The company is an affiliate of Minnesota-based Ralco, and it announced the locations of the new facilities last week. It is investing more than $50m in a shrimp production facility, Luverne Bay Harbor, in Luverne, Minnesota, which is expected to break ground in early 2018.
The project includes renovating a former USDA processing facility to process the more than 8m pounds of whiteleg shrimp (Litopenaeus vannamei) a year generated by the harbor annually, and opening a shrimp hatchery in Marshall, Minnesota, the company said. Work also is set to start on the Balaton Bay Reef facility adjacent to the current innovation center and laboratory this summer.
The project has been part of a larger vision for the owners of Ralco, said Ryan Wendland, director of marketing and communications with Ralco. “It has just been incredible to watch, and great to see that spirit alive in this project,” he added.
“It’s really fun for us to see it come to fruition, but we have a lot building to go,” he told FeedNavigator. “There’s such a demand for safe, natural food and this meets that need, so when we speak to people about our product they’re excited about it.”
When operating at capacity, the production facility is expected to need about 7,500 tons of feed annually, he said.
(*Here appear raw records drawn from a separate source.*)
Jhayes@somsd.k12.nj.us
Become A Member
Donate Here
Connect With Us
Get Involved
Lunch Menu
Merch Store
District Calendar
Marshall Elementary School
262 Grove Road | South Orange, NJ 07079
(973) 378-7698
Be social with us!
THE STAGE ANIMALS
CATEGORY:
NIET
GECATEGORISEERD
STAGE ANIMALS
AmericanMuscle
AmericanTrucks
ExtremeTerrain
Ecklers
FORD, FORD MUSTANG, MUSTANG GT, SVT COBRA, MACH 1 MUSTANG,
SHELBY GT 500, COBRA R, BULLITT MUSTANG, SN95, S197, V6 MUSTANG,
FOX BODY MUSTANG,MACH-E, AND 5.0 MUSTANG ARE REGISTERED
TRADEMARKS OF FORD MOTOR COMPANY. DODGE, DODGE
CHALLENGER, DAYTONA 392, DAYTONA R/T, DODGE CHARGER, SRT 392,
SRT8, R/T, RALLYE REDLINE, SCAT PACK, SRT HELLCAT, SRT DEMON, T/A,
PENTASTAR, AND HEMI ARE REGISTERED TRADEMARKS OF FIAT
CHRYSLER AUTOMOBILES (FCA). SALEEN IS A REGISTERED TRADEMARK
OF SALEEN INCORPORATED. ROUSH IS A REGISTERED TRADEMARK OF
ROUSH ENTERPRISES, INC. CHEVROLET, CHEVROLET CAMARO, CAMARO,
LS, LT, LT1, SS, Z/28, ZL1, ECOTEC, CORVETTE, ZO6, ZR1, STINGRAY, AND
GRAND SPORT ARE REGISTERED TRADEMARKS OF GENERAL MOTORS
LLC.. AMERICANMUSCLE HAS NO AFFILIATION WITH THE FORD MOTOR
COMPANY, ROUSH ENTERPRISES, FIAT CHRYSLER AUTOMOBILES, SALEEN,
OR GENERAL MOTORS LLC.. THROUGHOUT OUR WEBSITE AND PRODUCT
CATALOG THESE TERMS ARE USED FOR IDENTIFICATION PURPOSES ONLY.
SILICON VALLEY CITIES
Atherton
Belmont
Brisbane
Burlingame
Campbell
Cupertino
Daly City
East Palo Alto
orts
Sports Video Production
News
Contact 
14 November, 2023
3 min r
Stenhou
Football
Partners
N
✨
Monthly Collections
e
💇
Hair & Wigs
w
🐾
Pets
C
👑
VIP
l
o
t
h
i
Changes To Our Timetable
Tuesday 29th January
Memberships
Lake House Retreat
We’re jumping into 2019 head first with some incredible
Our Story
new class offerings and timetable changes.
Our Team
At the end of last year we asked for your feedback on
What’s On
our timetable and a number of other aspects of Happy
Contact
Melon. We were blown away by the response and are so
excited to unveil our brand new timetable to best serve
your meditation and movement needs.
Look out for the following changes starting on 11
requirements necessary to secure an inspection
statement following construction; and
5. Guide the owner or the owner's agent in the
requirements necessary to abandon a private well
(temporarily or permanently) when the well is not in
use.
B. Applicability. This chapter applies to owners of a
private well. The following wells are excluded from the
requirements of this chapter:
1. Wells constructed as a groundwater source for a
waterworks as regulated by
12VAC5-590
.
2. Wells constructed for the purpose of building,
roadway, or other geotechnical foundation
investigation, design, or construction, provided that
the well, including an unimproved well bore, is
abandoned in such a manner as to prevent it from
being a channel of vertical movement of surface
The company is planning to use about 2,300 tons of grain and 2,200 tons of soybean meal and specialty products.
“That’s why it’s so important that this is being built here with the grain is,” he said. “Nothing like this has been done before [for aquaculture] – in the swine industry, poultry industry people are used to bio-secure facilities and this will be the exact same – this will be bio-secure, it should be disease-free, and with no antibiotic use.”
An ‘ocean in the Midwest’
Previously, the company has had some troubles establishing a supply of juvenile shrimp, so one of the new facilities includes a hatchery to produce their own supply, said Wendland.
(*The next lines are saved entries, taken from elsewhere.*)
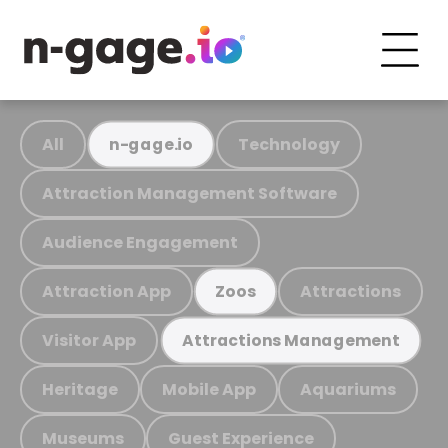
All
Technology
n-gage.io
Attraction Management Software
Audience Engagement
Attraction App
Attractions
Zoos
Visitor App
Attractions Management
Heritage
Mobile App
Aquariums
Museums
Guest Experience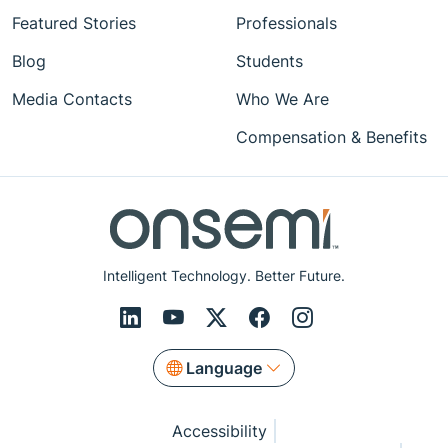
Featured Stories
Professionals
Blog
Students
Media Contacts
Who We Are
Compensation & Benefits
Intelligent Technology. Better Future.
Language
Accessibility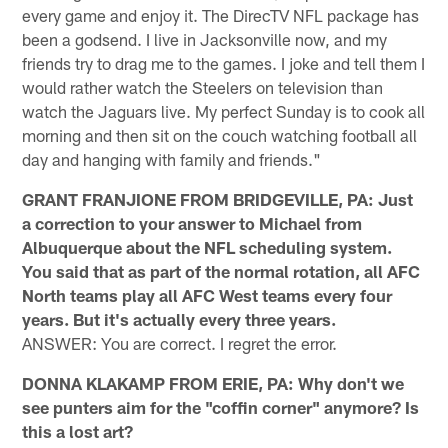
every game and enjoy it. The DirecTV NFL package has
been a godsend. I live in Jacksonville now, and my
friends try to drag me to the games. I joke and tell them I
would rather watch the Steelers on television than
watch the Jaguars live. My perfect Sunday is to cook all
morning and then sit on the couch watching football all
day and hanging with family and friends."
GRANT FRANJIONE FROM BRIDGEVILLE, PA: Just
a correction to your answer to Michael from
Albuquerque about the NFL scheduling system.
You said that as part of the normal rotation, all AFC
North teams play all AFC West teams every four
years. But it's actually every three years.
ANSWER: You are correct. I regret the error.
DONNA KLAKAMP FROM ERIE, PA: Why don't we
see punters aim for the "coffin corner" anymore? Is
this a lost art?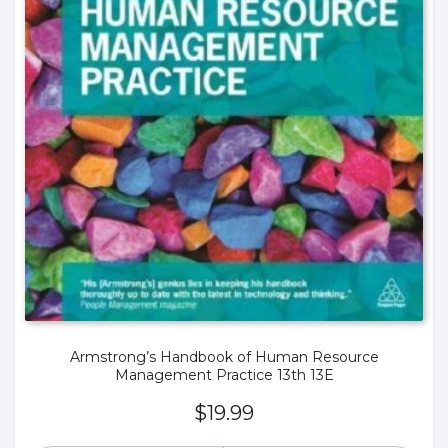
Armstrong’s Handbook of Human Resource
Management Practice 13th 13E
$
19.99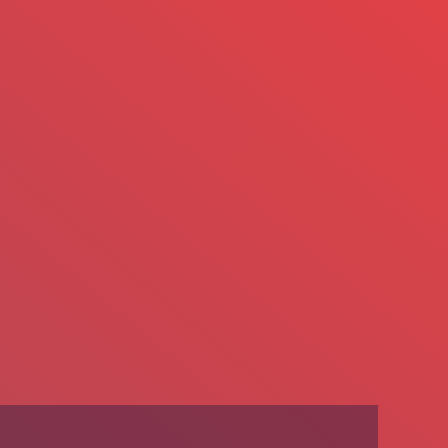
We’re Hiring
The shrimp production facility has been dubbed a harbor with shrimp, he said. The technology involved allows shrimp to be raised in about 12 inches of water that recreate an ocean current.
“We’ve been raising shrimp and perfecting the technology in Balaton, Minnesota for about two years,” he said. “We acquired the patent for the technology from Texas A&M.”
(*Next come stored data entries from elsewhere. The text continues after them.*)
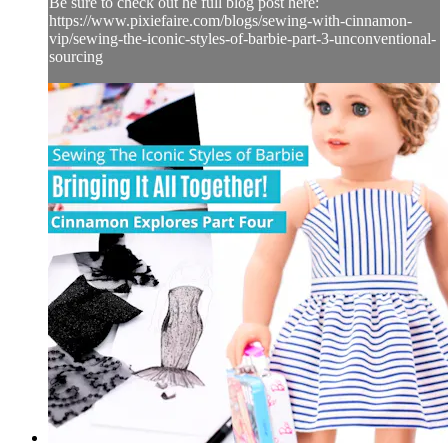
Be sure to check out he full blog post here:
https://www.pixiefaire.com/blogs/sewing-with-cinnamon-
vip/sewing-the-iconic-styles-of-barbie-part-3-unconventional-
sourcing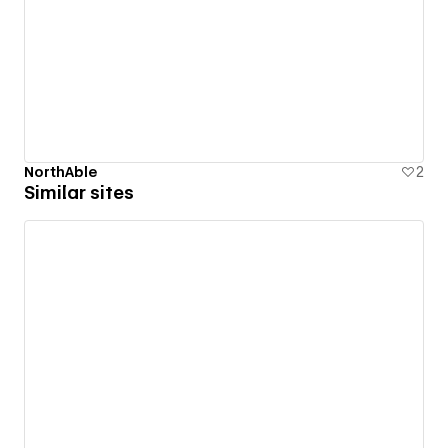
NorthAble
2
Similar sites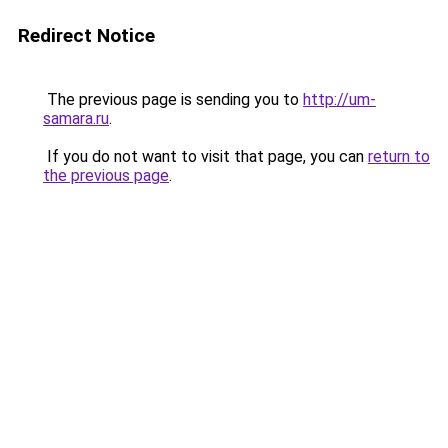
Redirect Notice
The previous page is sending you to
http://um-
samara.ru
.
If you do not want to visit that page, you can
return to
the previous page
.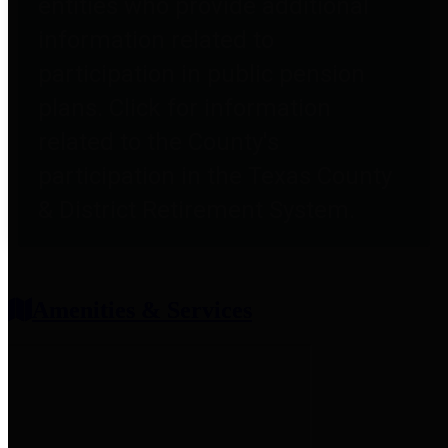
entities who provide additional
information related to
participation in public pension
plans. Click for information
related to the County's
participation in the Texas County
& District Retirement System.
Amenities & Services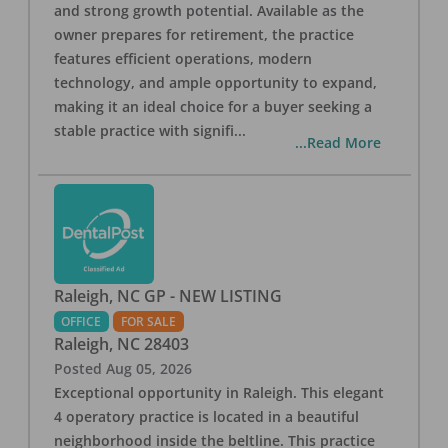
and strong growth potential. Available as the
owner prepares for retirement, the practice
features efficient operations, modern
technology, and ample opportunity to expand,
making it an ideal choice for a buyer seeking a
stable practice with signifi
...
...Read More
Raleigh, NC GP - NEW LISTING
OFFICE
FOR SALE
Raleigh
,
NC
28403
Posted
Aug 05, 2026
Exceptional opportunity in Raleigh. This elegant
4 operatory practice is located in a beautiful
neighborhood inside the beltline. This practice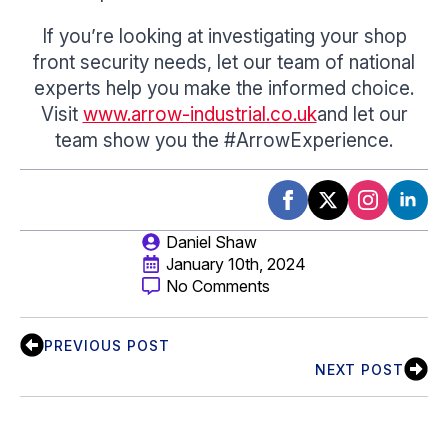
If you’re looking at investigating your shop
front security needs, let our team of national
experts help you make the informed choice.
Visit
www.arrow-industrial.co.uk
and let our
team show you the #ArrowExperience.
Daniel Shaw
January 10th, 2024
No Comments
PREVIOUS POST
NEXT POST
Those trays can then be stacked in a bunk-bed-like style to allow for intensity of production, he said.
“We’re creating ocean in the Midwest, and the reason we do that is because it is very near to the food source,” said Wendland. “It’s sitting right in the food source – corn, wheat and soybean meal.”
The work also seeks to bring new terminology to agricultural production, by referring to facilities as harbors or reefs, depending, he said. “They’re called that because we wanted to borrow some terms – that harbor is a nine acre structure that is all under one roof,” he added.
Additionally, the company is establishing a training facility in conjunction with local technical schools and colleges, he said.
The company picked Minnesota for its production facilities for several reasons, said Wendland. However, a primary reason was that the state generates many of the ingredients needed to produce shrimp feed.
“It’s the proximity to the feed source that makes it more economical and environmentally friendly to raise shrimp in this manner,” he said.
During the initial scale up phase developing the shrimp production technology, the company already started working with an area feed mill to produce the different sizes of feed needed for shrimp, he said.
“Everything does need to be milled,” he said. “The shrimp need different particle sizes as they become larger and that is all in the structure as well, and we’re working with a local mill that will produce the feed.”
The focus on sourcing ingredients and producing feed regionally, also is part of the company’s ongoing focus on regional awareness, said Wendland. “We’re going to focus on Minnesota – this is kind of a Minnesota project, and we take a lot of pride in that we believe in keeping things regional and local to help build local communities,” he added.
“If you look at where we put our shrimp laboratory, we’re investing a lot into the community,” he said. “We want to do that in various places and for today’s farmers, they need more diversification for their grains and this provides that.”